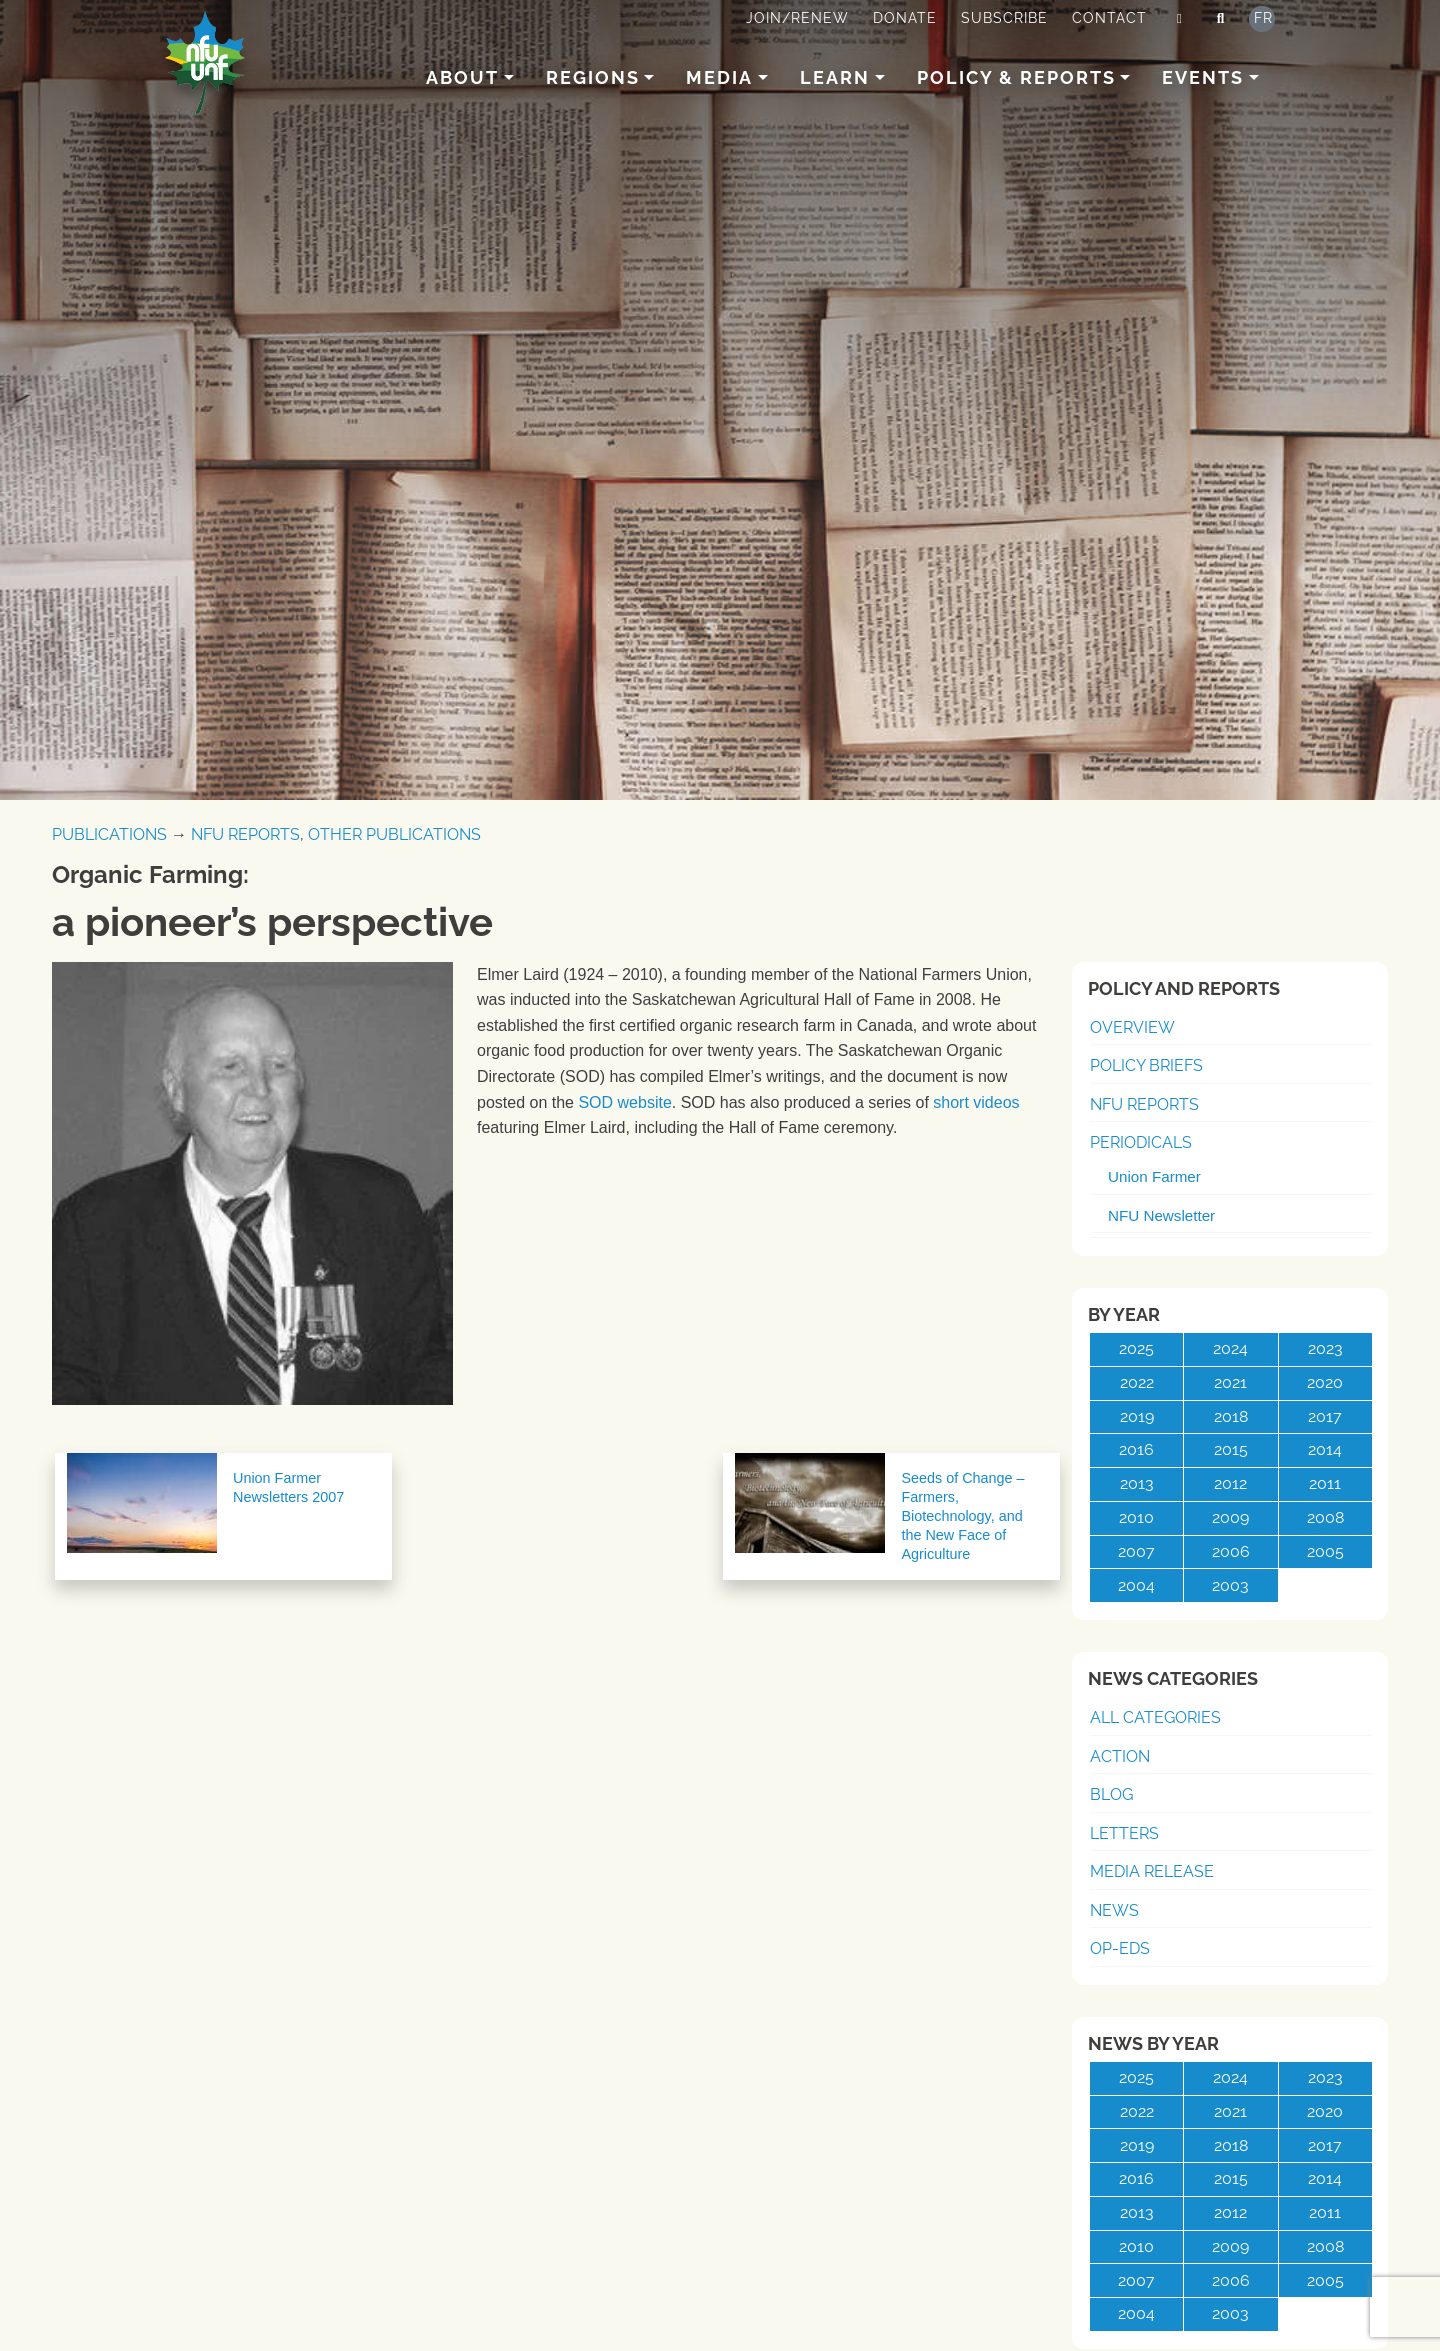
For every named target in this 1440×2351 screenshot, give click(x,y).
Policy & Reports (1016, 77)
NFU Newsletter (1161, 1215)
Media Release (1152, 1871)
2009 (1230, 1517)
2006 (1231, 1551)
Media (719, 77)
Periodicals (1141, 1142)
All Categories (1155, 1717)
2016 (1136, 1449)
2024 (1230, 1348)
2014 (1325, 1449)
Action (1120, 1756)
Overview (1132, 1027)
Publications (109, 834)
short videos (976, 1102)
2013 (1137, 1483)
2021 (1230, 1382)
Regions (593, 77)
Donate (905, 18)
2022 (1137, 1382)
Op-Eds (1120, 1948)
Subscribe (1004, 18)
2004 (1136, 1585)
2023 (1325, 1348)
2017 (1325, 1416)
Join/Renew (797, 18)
---
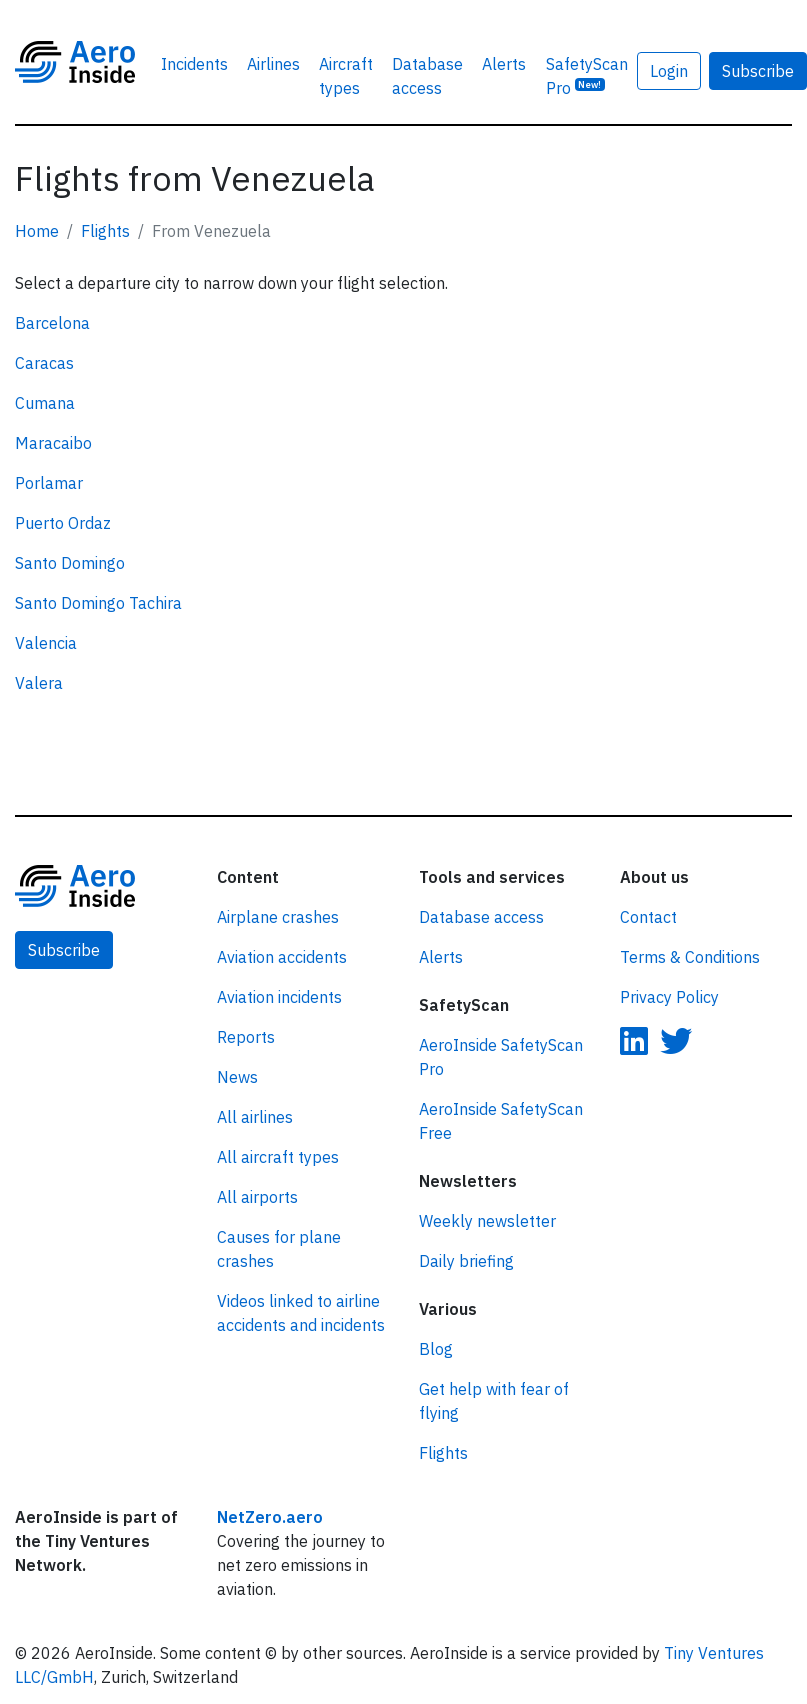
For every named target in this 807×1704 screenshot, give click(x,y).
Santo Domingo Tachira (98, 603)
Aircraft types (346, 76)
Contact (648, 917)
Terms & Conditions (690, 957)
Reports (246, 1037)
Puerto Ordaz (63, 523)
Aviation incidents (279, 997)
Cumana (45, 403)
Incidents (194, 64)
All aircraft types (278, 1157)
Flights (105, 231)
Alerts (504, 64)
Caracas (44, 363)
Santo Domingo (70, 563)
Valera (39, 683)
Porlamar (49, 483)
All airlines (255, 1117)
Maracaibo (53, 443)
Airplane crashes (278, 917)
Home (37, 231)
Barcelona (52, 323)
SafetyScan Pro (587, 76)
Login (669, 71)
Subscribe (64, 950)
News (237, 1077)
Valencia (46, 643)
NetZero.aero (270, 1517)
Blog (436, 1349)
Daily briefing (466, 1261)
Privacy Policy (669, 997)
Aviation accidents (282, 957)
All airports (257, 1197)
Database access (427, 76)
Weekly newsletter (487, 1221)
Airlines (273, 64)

● **What is expected**
Copy out only the lines of the records above from the one with "Alerts (504, 64)" through the one with "Airlines (273, 64)", exactly as they stand, both included.

● **Exercise response**
Alerts (504, 64)
Caracas (44, 363)
Santo Domingo (70, 563)
Valera (39, 683)
Porlamar (49, 483)
All airlines (255, 1117)
Maracaibo (53, 443)
Airplane crashes (278, 917)
Home (37, 231)
Barcelona (52, 323)
SafetyScan Pro (587, 76)
Login (669, 71)
Subscribe (64, 950)
News (237, 1077)
Valencia (46, 643)
NetZero.aero (270, 1517)
Blog (436, 1349)
Daily briefing (466, 1261)
Privacy Policy (669, 997)
Aviation accidents (282, 957)
All airports (257, 1197)
Database access (427, 76)
Weekly newsletter (487, 1221)
Airlines (273, 64)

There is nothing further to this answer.